Progress toward more diversity and inclusion in the workplace has been slow in Rhode Island, with more of it confined to plans on paper than to actual people welcomed and exerting influence in the office, on the shop floor and in the boardroom.
That was the assessment of panelists at Providence Business News’ virtual Diversity & Inclusion Summit and Awards event on Dec. 10.
Possibly complicating the move forward: in recent years the definition of diversity has expanded from gender and race to encompass ethnicity; sexual identity; age; religion; disability; and differences of generation, personal and thinking styles.
The four panelists at the summit tried to remain upbeat, but they presented few real examples of progress in bringing minorities onto the staffs and into the C-suites of Rhode Island companies.
“Racism is ingrained,” said Neil D. Steinberg, CEO and president of the Rhode Island Foundation. “Companies hire a director of diversity and say, ‘We’re going to have a policy.’ We’ve been doing that for decades and it has not worked. It is who we actually hire that makes a difference. There is still too much of checking off boxes.”
Lisa Ranglin, founder, CEO and president of the Rhode Island Black Business Association and a vice president at Citizens Bank, noted that, according to Business Insider, only three Black men are CEOs at Fortune 500 companies. She also said that 59% of Black women say they have never had an informal conversation of any kind with a senior leader in their companies, according to data from Lean In, an organization that supports women in the workplace.
Adding to the problem is COVID-19, quarantines and the frightening loss of business activity and sales in many Rhode Island industries this year. Steinberg said he has heard 2020 described as a mashup of three of the hardest periods in American history – the 1918 Spanish flu pandemic, the Great Depression of the 1930s and the racial unrest of the 1960s.
One panelist expressed a positive note about efforts to bring different faces and voices to the workplace.
“People are seeking more answers; there is more conversation, more thought about how society affects the workplace,” said Steve Sublett, CBIZ Benefits & Insurance Services Inc. senior vice president. “People want companies to be more mindful. There is evolution in a positive direction.”
One specific bright spot in the diversity picture was a 2014 consent decree between Rhode Island and the U.S. Department of Justice to close sheltered workshops for people with intellectual disabilities. Six workshops and a segregated program in a basement of a Providence high school were closed as a result of the 10-year decree, and many participants are now in or moving toward regular jobs at market pay levels, said Kevin Nerney, executive director of the Rhode Island Developmental Disabilities Council.
But the tone of the conversation and most comments leaned toward a view that Rhode Island employers are doing too little and doing it too slowly.
Diversity is usually defined as facts about a person, such as race and gender. Inclusion pertains to intangibles, such as whether a person in a workplace is appreciated, consulted and welcomed as a voice in decisions.
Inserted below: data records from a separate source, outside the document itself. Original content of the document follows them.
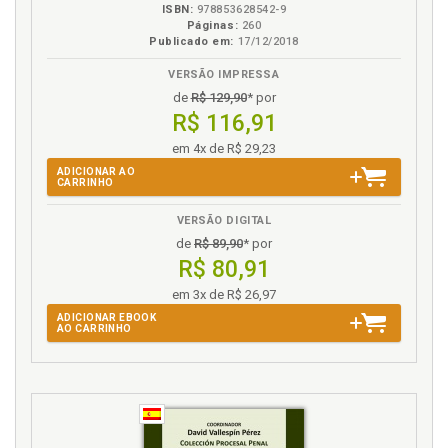
ISBN:
978853628542-9
Relações jurídicas previdenciárias, p. 46
Páginas:
260
Respostas constitucionalmente adequadas, p. 99
Publicado em:
17/12/2018
VERSÃO IMPRESSA
S
de
R$ 129,90
* por
R$ 116,91
Seguridade e previdência social, p. 35
Seguridade social. Princípios, p. 61
em 4x de R$ 29,23
Seguridade social. Princípios específicos, p. 63
ADICIONAR AO
CARRINHO
Seguridade social. Sistema, p. 19
VERSÃO DIGITAL
Sentidos jurídicos. Texto, norma e os sentidos
jurídicos, p. 73
de
R$ 89,90
* por
R$ 80,91
Sistema de seguridade social, p. 19
em 3x de R$ 26,97
T
ADICIONAR EBOOK
AO CARRINHO
Texto, norma e os sentidos jurídicos, p. 73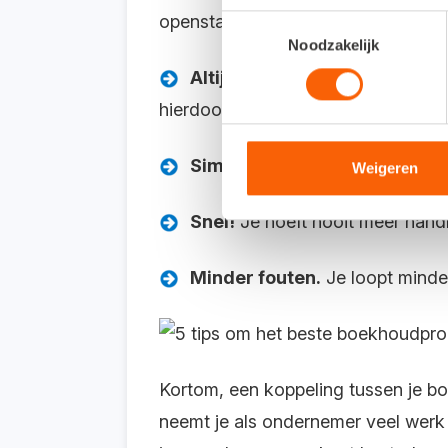
openstaande posten automatisch w
Toestemmingsselectie
Noodzakelijk
Altijd up-to-date.
Je
administr
hierdoor sneller op de hoogte van 
Simpel!
Je hoeft niet langer 
Weigeren
Snel!
Je hoeft nooit meer handm
Minder fouten.
Je loopt minder
Kortom, een koppeling tussen je b
neemt je als ondernemer veel werk 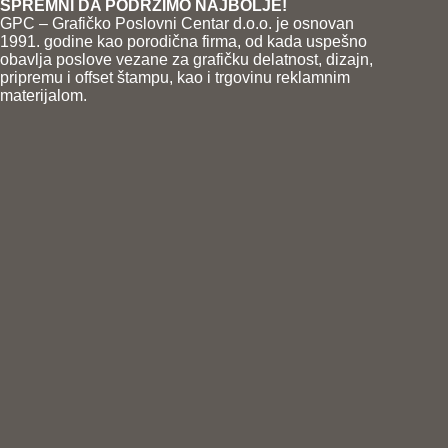
SPREMNI DA PODRŽIMO NAJBOLJE!
GPC – Grafičko Poslovni Centar d.o.o. je osnovan
1991. godine kao porodična firma, od kada uspešno
obavlja poslove vezane za grafičku delatnost, dizajn,
pripremu i offset štampu, kao i trgovinu reklamnim
materijalom.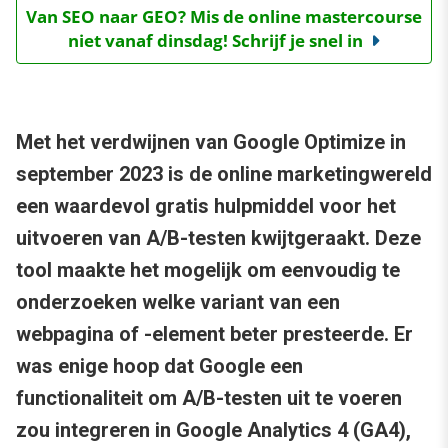
Van SEO naar GEO? Mis de online mastercourse
niet vanaf dinsdag! Schrijf je snel in
Met het verdwijnen van Google Optimize in
september 2023 is de online marketingwereld
een waardevol gratis hulpmiddel voor het
uitvoeren van A/B-testen kwijtgeraakt. Deze
tool maakte het mogelijk om eenvoudig te
onderzoeken welke variant van een
webpagina of -element beter presteerde. Er
was enige hoop dat Google een
functionaliteit om A/B-testen uit te voeren
zou integreren in Google Analytics 4 (GA4),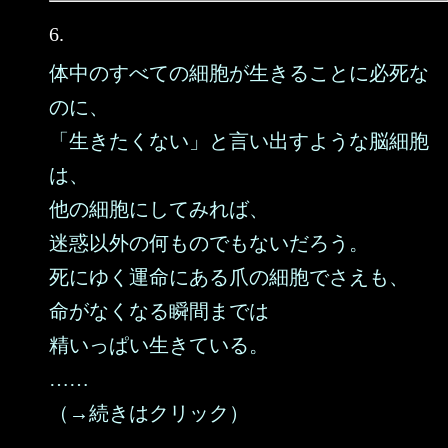
6.
体中のすべての細胞が生きることに必死な
のに、
「生きたくない」と言い出すような脳細胞
は、
他の細胞にしてみれば、
迷惑以外の何ものでもないだろう。
死にゆく運命にある爪の細胞でさえも、
命がなくなる瞬間までは
精いっぱい生きている。
……
（→続きはクリック）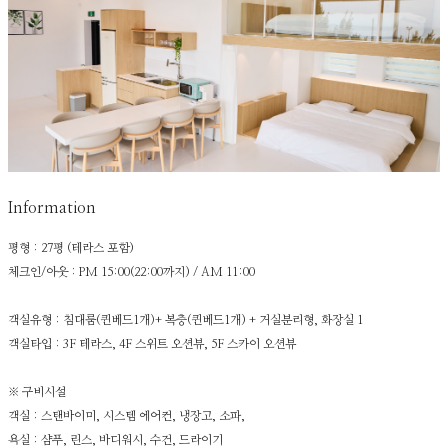
Information
평형 : 27평 (테라스 포함)
체크인/아웃 : PM 15:00(22:00까지) / AM 11:00
객실유형 : 침대룸(퀸베드1개)+ 복층(퀸베드1개) + 거실분리형, 화장실 1
객실타입 : 3F 테라스, 4F 스위트 오션뷰, 5F 스카이 오션뷰
※ 구비시설
객실 : 스탠바이미, 시스템 에어컨, 냉장고, 소파,
욕실 : 샴푸, 린스, 바디워시, 수건, 드라이기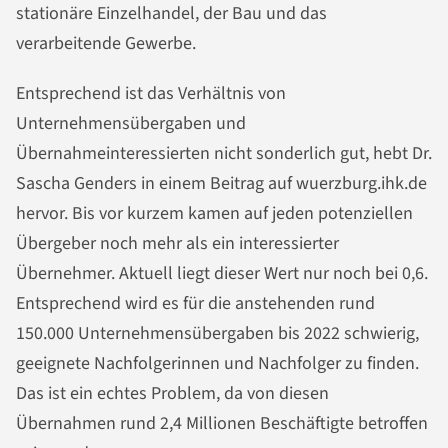
stationäre Einzelhandel, der Bau und das
verarbeitende Gewerbe.
Entsprechend ist das Verhältnis von
Unternehmensübergaben und
Übernahmeinteressierten nicht sonderlich gut, hebt Dr.
Sascha Genders in einem Beitrag auf wuerzburg.ihk.de
hervor. Bis vor kurzem kamen auf jeden potenziellen
Übergeber noch mehr als ein interessierter
Übernehmer. Aktuell liegt dieser Wert nur noch bei 0,6.
Entsprechend wird es für die anstehenden rund
150.000 Unternehmensübergaben bis 2022 schwierig,
geeignete Nachfolgerinnen und Nachfolger zu finden.
Das ist ein echtes Problem, da von diesen
Übernahmen rund 2,4 Millionen Beschäftigte betroffen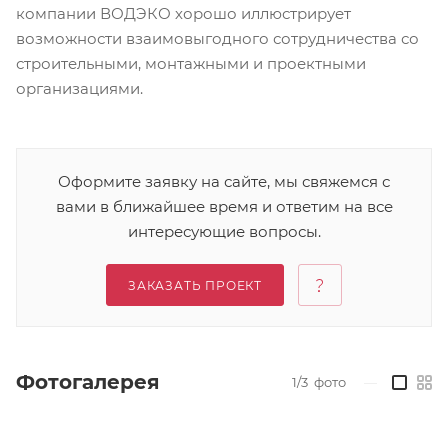
компании ВОДЭКО хорошо иллюстрирует
возможности взаимовыгодного сотрудничества со
строительными, монтажными и проектными
организациями.
Оформите заявку на сайте, мы свяжемся с
вами в ближайшее время и ответим на все
интересующие вопросы.
ЗАКАЗАТЬ ПРОЕКТ
Фотогалерея
1/3
фото
—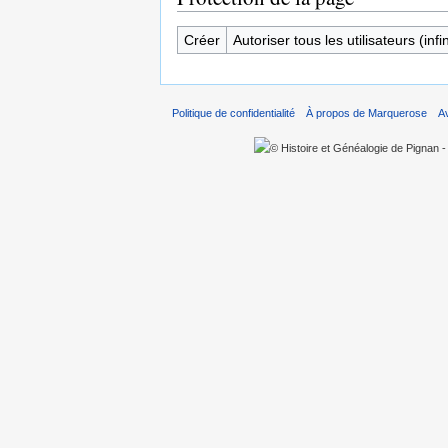
Créer
Autoriser tous les utilisateurs (infin
Politique de confidentialité
À propos de Marquerose
A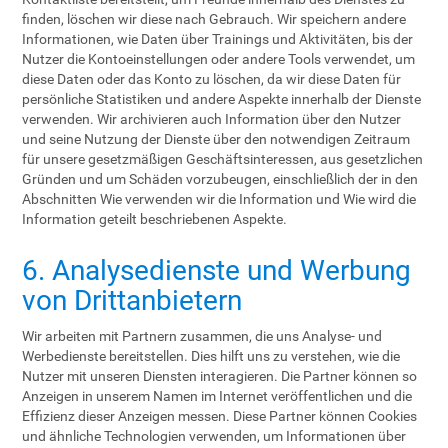
finden, löschen wir diese nach Gebrauch. Wir speichern andere
Informationen, wie Daten über Trainings und Aktivitäten, bis der
Nutzer die Kontoeinstellungen oder andere Tools verwendet, um
diese Daten oder das Konto zu löschen, da wir diese Daten für
persönliche Statistiken und andere Aspekte innerhalb der Dienste
verwenden. Wir archivieren auch Information über den Nutzer
und seine Nutzung der Dienste über den notwendigen Zeitraum
für unsere gesetzmäßigen Geschäftsinteressen, aus gesetzlichen
Gründen und um Schäden vorzubeugen, einschließlich der in den
Abschnitten Wie verwenden wir die Information und Wie wird die
Information geteilt beschriebenen Aspekte.
6. Analysedienste und Werbung
von Drittanbietern
Wir arbeiten mit Partnern zusammen, die uns Analyse- und
Werbedienste bereitstellen. Dies hilft uns zu verstehen, wie die
Nutzer mit unseren Diensten interagieren. Die Partner können so
Anzeigen in unserem Namen im Internet veröffentlichen und die
Effizienz dieser Anzeigen messen. Diese Partner können Cookies
und ähnliche Technologien verwenden, um Informationen über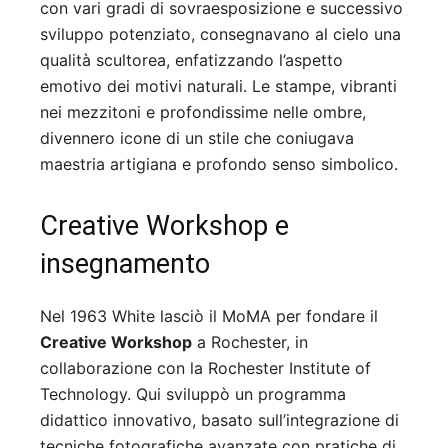
con vari gradi di sovraesposizione e successivo
sviluppo potenziato, consegnavano al cielo una
qualità scultorea, enfatizzando l’aspetto
emotivo dei motivi naturali. Le stampe, vibranti
nei mezzitoni e profondissime nelle ombre,
divennero icone di un stile che coniugava
maestria artigiana e profondo senso simbolico.
Creative Workshop e
insegnamento
Nel 1963 White lasciò il MoMA per fondare il
Creative Workshop
a Rochester, in
collaborazione con la Rochester Institute of
Technology. Qui sviluppò un programma
didattico innovativo, basato sull’integrazione di
tecniche fotografiche avanzate con pratiche di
Asked to define equality in the workplace, Ranglin said it means “ensuring that people can participate on an equal and level playing field and that all people can gain the same level of access.”
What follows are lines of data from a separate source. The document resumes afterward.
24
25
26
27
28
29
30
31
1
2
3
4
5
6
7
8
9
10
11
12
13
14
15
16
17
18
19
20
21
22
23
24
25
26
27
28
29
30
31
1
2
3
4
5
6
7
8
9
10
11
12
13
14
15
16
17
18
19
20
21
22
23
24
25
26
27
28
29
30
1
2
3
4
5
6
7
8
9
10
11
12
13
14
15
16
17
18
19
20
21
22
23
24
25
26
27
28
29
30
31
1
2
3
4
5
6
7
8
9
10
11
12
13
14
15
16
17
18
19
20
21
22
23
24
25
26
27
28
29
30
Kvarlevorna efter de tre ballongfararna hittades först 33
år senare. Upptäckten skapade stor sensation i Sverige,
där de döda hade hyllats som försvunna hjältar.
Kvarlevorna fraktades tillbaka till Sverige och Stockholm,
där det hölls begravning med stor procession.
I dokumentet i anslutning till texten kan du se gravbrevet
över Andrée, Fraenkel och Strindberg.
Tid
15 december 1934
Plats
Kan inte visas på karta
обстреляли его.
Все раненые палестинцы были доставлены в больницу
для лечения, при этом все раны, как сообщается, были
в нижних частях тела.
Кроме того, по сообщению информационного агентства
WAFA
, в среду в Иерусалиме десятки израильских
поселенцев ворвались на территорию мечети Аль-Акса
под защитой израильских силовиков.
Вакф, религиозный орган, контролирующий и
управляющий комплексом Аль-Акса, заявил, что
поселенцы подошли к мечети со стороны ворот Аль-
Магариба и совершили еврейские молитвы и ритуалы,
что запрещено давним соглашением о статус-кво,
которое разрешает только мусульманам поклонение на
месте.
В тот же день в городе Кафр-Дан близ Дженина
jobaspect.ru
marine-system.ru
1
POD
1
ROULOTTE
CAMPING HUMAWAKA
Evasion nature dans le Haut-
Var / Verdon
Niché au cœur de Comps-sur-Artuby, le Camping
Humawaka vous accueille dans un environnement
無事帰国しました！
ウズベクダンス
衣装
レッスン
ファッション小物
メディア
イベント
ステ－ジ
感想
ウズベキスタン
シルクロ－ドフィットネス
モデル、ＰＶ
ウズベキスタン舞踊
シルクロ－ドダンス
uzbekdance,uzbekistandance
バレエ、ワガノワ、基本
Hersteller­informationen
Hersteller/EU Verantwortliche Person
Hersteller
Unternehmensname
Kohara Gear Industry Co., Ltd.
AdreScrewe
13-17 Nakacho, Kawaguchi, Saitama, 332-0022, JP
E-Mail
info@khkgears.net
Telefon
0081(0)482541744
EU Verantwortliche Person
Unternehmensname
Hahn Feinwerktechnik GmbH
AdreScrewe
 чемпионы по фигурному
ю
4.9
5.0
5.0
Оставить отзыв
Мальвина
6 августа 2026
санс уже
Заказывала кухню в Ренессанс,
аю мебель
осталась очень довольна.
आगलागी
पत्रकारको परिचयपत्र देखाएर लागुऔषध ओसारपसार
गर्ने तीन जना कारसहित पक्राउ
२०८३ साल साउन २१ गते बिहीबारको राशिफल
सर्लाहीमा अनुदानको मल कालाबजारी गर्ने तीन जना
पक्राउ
Ranglin said she, representing RIBA, has had deep conversations with 40 R.I. companies that “are looking at this in an urgent way.”
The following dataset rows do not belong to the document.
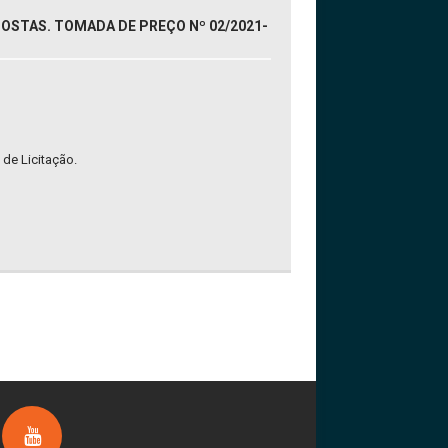
OSTAS. TOMADA DE PREÇO Nº 02/2021-
 de Licitação.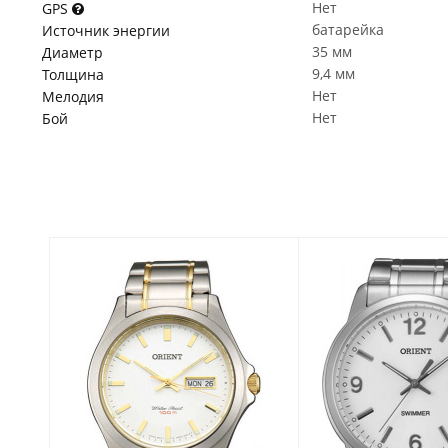
Нет
GPS
батарейка
Источник энергии
35 мм
Диаметр
9,4 мм
Толщина
Нет
Мелодия
Нет
Бой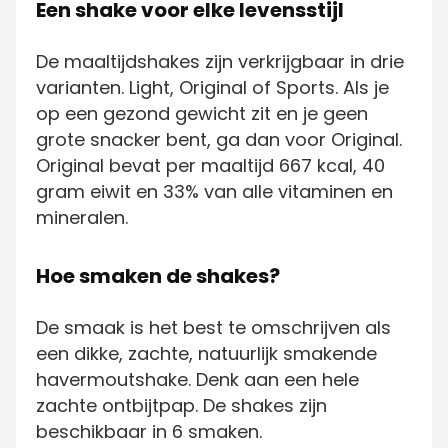
Een shake voor elke levensstijl
De maaltijdshakes zijn verkrijgbaar in drie
varianten. Light, Original of Sports. Als je
op een gezond gewicht zit en je geen
grote snacker bent, ga dan voor Original.
Original bevat per maaltijd 667 kcal, 40
gram eiwit en 33% van alle vitaminen en
mineralen.
Hoe smaken de shakes?
De smaak is het best te omschrijven als
een dikke, zachte, natuurlijk smakende
havermoutshake. Denk aan een hele
zachte ontbijtpap. De shakes zijn
beschikbaar in 6 smaken.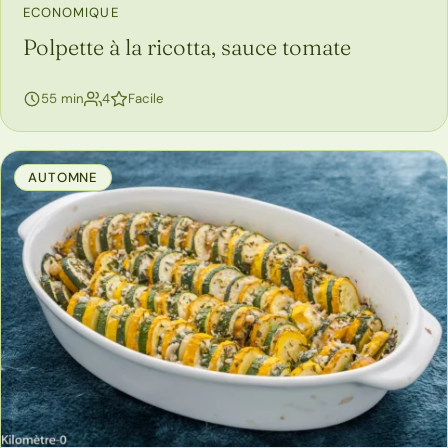
ECONOMIQUE
Polpette à la ricotta, sauce tomate
personnes
55 min
4
Facile
AUTOMNE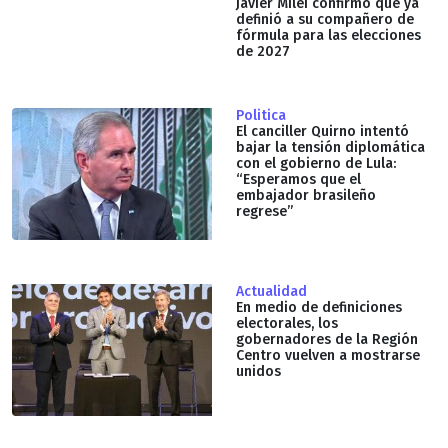
Javier Milei confirmó que ya
definió a su compañero de
fórmula para las elecciones
de 2027
Politica
El canciller Quirno intentó
bajar la tensión diplomática
con el gobierno de Lula:
“Esperamos que el
embajador brasileño
regrese”
Actualidad
En medio de definiciones
electorales, los
gobernadores de la Región
Centro vuelven a mostrarse
unidos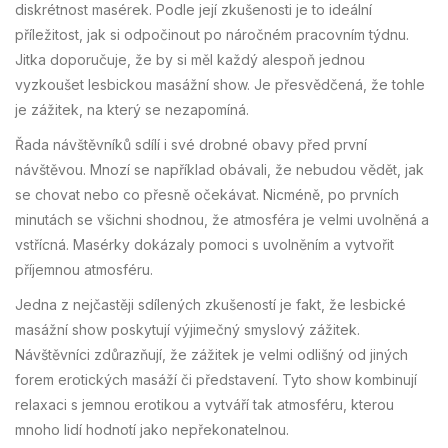
diskrétnost masérek. Podle její zkušenosti je to ideální
příležitost, jak si odpočinout po náročném pracovním týdnu.
Jitka doporučuje, že by si měl každý alespoň jednou
vyzkoušet lesbickou masážní show. Je přesvědčená, že tohle
je zážitek, na který se nezapomíná.
Řada návštěvníků sdílí i své drobné obavy před první
návštěvou. Mnozí se například obávali, že nebudou vědět, jak
se chovat nebo co přesně očekávat. Nicméně, po prvních
minutách se všichni shodnou, že atmosféra je velmi uvolněná a
vstřícná. Masérky dokázaly pomoci s uvolněním a vytvořit
příjemnou atmosféru.
Jedna z nejčastěji sdílených zkušeností je fakt, že lesbické
masážní show poskytují výjimečný smyslový zážitek.
Návštěvníci zdůrazňují, že zážitek je velmi odlišný od jiných
forem erotických masáží či představení. Tyto show kombinují
relaxaci s jemnou erotikou a vytváří tak atmosféru, kterou
mnoho lidí hodnotí jako nepřekonatelnou.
She said the important question is not how many companies have diversity programs underway, but how effective and intentional those programs are. “Most of these programs are underfunded and they do not have the full support of leadership,” she said.
“Far too often we design a program that does not work for the people it is designed for,” Ranglin said. Diversity efforts “should not be superficial. Make sure what you are doing actually reflects the environment you are in.”
She advised the summit attendees to “go back to your workplaces and see what you are doing; acknowledge the gap [in minority faces and voices]; develop an action plan; and talk and listen to your people.”
A well-known sticking point in many corporate efforts to bring minorities onto any staff is the hiring process. “Many jobs are not necessarily posted and usually the organization goes to its referral base” – or pipeline – of former colleagues, old classmates, mentors and acquaintances, most of whom are likely to look and think like the people doing the candidate search, said Ranglin.
“People go to people they know,” she said. “We’ve got to be intentional about going to different places [for job candidates]. We’ve got to shake it up.”
Panel moderator Kevin Matta, director of client engagement and inclusion for Advancing Workplace Excellence, concurred. “We always go back to the well we know the best” for job applicants, he said. “Diversity is about changing that process.”
Steinberg was asked to describe the Rhode Island Foundation’s Equity Leadership Initiative, an $8.5 million project announced in the fall. One goal of the initiative is to “identify, cultivate, mentor and seek access and opportunity for individuals who identify as Black, Hispanic or Latino, Indigenous and Asian from across sectors to help build a pipeline of future leaders in established positions of influence throughout the state,” according to the foundation.
Steinberg said the dollar amount of the grants under the initiative, to be spent over three years, is not large, but it is intended to spur other major organizations in the state into similar efforts.
“We are leaving people behind,” Steinberg said.
He rejected the notion that the pandemic laid bare inequities. “COVID didn’t reveal anything that we didn’t already know,” Steinberg said. “We are not going to come out of this recession any better than we went in if we don’t address these root causes.”